→ Aim of the exercise:
Leaving the pictures aside, reproduce the data in full and word for word.

→ Records for this exercise:
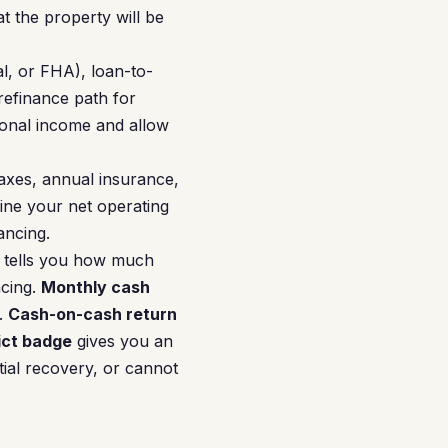
 the property will be
l, or FHA), loan-to-
refinance path for
onal income and allow
axes, annual insurance,
ne your net operating
ancing.
tells you how much
ncing.
Monthly cash
.
Cash-on-cash return
ict badge
gives you an
tial recovery, or cannot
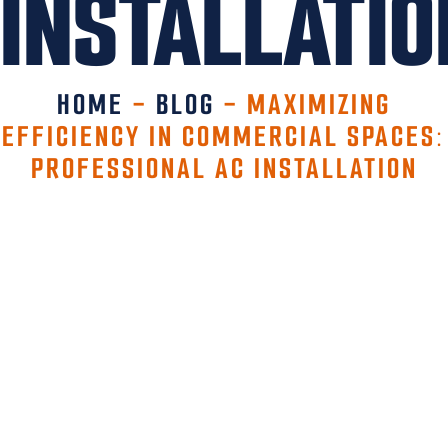
INSTALLATIO
HOME
-
BLOG
-
MAXIMIZING
EFFICIENCY IN COMMERCIAL SPACES:
PROFESSIONAL AC INSTALLATION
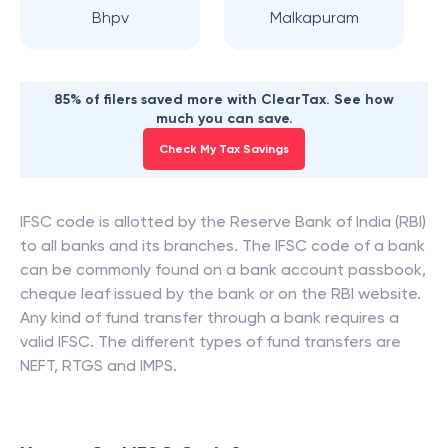
Bhpv
Malkapuram
85% of filers saved more with ClearTax. See how
much you can save.
Check My Tax Savings
IFSC code is allotted by the Reserve Bank of India (RBI)
to all banks and its branches. The IFSC code of a bank
can be commonly found on a bank account passbook,
cheque leaf issued by the bank or on the RBI website.
Any kind of fund transfer through a bank requires a
valid IFSC. The different types of fund transfers are
NEFT, RTGS and IMPS.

→ Completed task:
 the property will be
l, or FHA), loan-to-
refinance path for
onal income and allow
axes, annual insurance,
ne your net operating
ancing.
tells you how much
ncing.
Monthly cash
.
Cash-on-cash return
ict badge
gives you an
tial recovery, or cannot
INSTALLATIO
HOME
-
BLOG
-
MAXIMIZING
EFFICIENCY IN COMMERCIAL SPACES:
PROFESSIONAL AC INSTALLATION
Bhpv
Malkapuram
85% of filers saved more with ClearTax. See how
much you can save.
Check My Tax Savings
IFSC code is allotted by the Reserve Bank of India (RBI)
to all banks and its branches. The IFSC code of a bank
can be commonly found on a bank account passbook,
cheque leaf issued by the bank or on the RBI website.
Any kind of fund transfer through a bank requires a
valid IFSC. The different types of fund transfers are
NEFT, RTGS and IMPS.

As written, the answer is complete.